§ Exercise: Restate verbatim the span of lines below between the line with "適用され、通常は単一のビザと入国手続きを使用しま" and the line with "ください。これらの書類と押印されたスタンプは、公", including those two lines, and only that span.

§ Provided data:
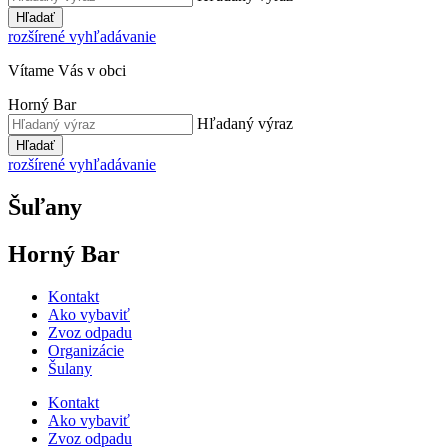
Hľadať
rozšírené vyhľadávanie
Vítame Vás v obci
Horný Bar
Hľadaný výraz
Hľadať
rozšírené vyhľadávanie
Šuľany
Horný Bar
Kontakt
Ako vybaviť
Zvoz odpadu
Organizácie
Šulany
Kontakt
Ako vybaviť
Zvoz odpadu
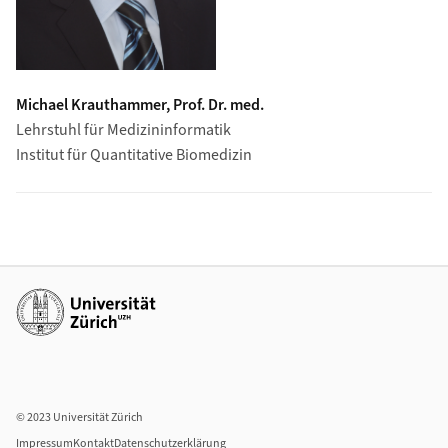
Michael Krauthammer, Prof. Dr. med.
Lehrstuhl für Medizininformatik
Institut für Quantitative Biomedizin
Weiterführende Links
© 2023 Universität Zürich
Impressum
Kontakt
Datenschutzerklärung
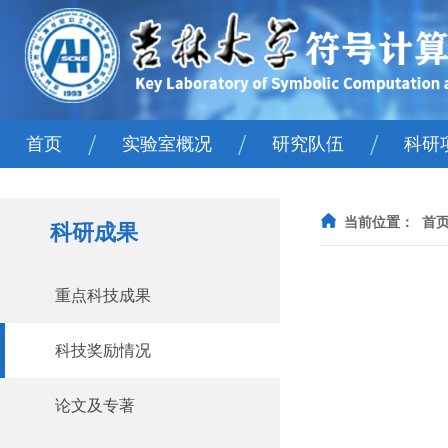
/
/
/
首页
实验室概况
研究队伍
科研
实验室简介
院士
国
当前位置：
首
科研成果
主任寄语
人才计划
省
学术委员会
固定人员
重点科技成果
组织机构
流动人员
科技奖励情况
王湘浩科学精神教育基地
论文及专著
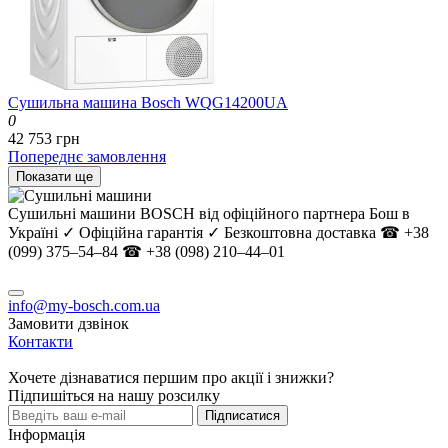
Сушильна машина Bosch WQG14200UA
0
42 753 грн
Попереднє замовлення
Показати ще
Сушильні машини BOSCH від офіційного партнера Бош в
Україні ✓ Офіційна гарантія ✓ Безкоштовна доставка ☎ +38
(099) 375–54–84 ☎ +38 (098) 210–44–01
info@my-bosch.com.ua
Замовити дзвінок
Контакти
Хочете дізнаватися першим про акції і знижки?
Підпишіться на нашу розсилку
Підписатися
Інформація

==

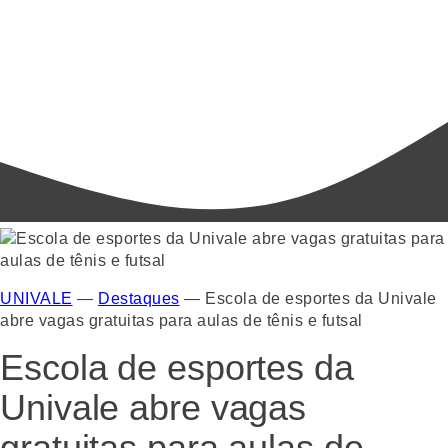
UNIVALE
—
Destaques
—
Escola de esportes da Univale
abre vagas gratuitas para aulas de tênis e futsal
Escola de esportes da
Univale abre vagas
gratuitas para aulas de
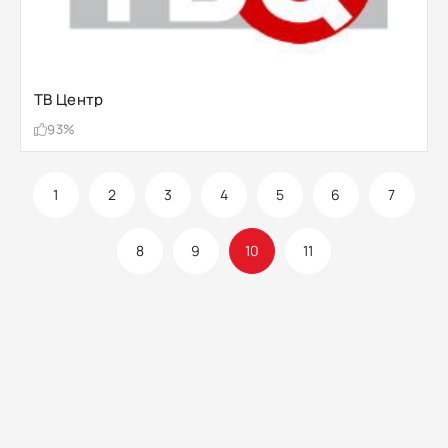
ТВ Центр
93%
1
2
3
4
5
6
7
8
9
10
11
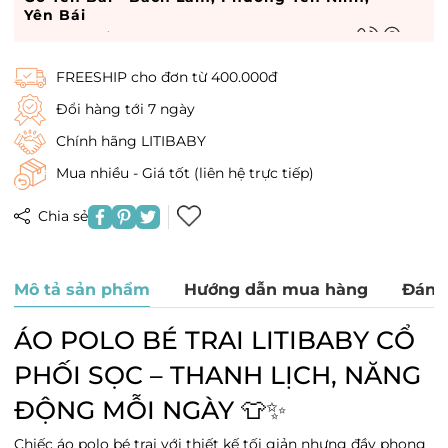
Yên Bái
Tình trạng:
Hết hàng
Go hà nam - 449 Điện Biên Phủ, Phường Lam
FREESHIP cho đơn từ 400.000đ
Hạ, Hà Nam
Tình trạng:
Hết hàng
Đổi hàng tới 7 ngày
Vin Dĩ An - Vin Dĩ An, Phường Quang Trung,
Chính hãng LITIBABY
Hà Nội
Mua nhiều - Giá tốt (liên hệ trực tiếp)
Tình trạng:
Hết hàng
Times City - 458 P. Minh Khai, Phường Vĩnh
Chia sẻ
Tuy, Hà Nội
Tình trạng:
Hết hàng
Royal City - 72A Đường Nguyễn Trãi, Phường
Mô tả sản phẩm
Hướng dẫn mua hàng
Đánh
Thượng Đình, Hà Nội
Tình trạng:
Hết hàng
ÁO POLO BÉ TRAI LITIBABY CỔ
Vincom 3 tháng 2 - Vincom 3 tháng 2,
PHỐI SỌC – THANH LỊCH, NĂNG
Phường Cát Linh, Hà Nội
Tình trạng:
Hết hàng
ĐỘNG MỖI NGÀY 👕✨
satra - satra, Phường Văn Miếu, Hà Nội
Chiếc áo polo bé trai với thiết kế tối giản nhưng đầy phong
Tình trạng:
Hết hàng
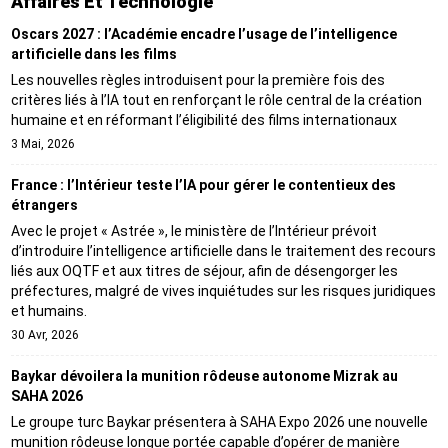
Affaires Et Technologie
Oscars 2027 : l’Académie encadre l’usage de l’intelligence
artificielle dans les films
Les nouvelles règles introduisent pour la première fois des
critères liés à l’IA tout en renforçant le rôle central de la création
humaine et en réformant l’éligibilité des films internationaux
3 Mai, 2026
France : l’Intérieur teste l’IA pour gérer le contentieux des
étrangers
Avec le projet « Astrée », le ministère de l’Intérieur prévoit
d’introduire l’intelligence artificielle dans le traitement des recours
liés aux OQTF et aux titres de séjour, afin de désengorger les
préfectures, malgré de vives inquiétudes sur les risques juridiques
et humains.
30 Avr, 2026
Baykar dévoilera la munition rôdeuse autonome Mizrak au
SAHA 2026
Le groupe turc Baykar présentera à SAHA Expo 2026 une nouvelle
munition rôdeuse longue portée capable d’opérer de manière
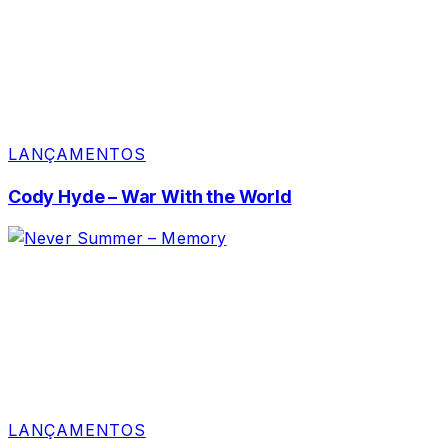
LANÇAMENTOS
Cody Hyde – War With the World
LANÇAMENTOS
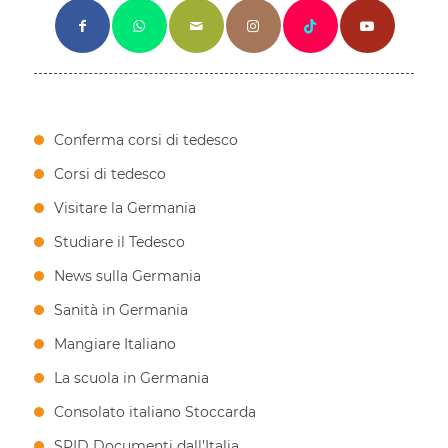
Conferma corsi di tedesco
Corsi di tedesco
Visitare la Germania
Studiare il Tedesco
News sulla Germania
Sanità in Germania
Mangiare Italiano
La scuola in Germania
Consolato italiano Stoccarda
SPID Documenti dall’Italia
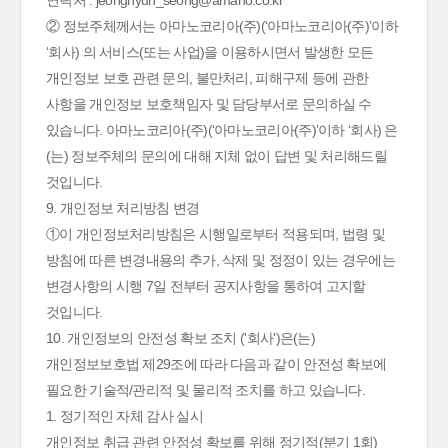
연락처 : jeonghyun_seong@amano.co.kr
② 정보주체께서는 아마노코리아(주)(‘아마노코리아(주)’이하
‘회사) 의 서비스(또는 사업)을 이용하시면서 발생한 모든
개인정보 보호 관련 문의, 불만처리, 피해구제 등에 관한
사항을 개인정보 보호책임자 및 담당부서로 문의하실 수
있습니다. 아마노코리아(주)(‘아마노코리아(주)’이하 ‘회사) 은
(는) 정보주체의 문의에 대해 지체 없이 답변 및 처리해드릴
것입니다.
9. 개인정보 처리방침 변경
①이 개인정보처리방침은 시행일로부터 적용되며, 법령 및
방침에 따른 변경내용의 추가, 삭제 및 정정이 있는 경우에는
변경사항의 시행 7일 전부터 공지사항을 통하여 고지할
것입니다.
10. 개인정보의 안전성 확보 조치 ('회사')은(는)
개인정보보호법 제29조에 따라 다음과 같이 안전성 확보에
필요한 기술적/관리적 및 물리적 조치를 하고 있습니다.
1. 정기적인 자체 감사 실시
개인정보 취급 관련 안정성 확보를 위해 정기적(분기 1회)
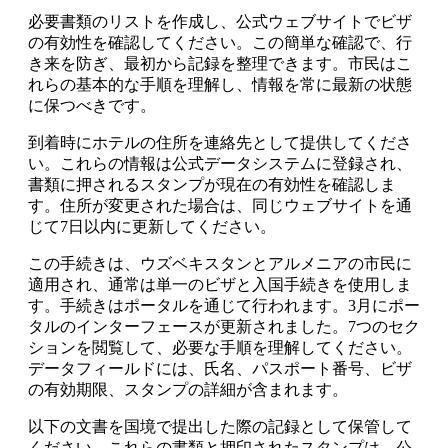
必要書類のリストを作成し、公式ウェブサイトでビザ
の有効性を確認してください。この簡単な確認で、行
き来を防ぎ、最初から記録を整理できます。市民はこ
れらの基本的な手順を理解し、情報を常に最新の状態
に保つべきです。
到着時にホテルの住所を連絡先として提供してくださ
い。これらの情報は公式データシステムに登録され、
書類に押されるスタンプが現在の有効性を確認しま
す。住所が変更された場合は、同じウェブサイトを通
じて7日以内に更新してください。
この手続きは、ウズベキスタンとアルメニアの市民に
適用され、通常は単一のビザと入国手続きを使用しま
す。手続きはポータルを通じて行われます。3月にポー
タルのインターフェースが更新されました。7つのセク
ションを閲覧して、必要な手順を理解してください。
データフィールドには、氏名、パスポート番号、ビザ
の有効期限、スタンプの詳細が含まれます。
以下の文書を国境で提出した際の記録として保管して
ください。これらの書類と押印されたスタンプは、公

§ Task output:
適用され、通常は単一のビザと入国手続きを使用しま
す。手続きはポータルを通じて行われます。3月にポー
タルのインターフェースが更新されました。7つのセク
ションを閲覧して、必要な手順を理解してください。
データフィールドには、氏名、パスポート番号、ビザ
の有効期限、スタンプの詳細が含まれます。
以下の文書を国境で提出した際の記録として保管して
ください。これらの書類と押印されたスタンプは、公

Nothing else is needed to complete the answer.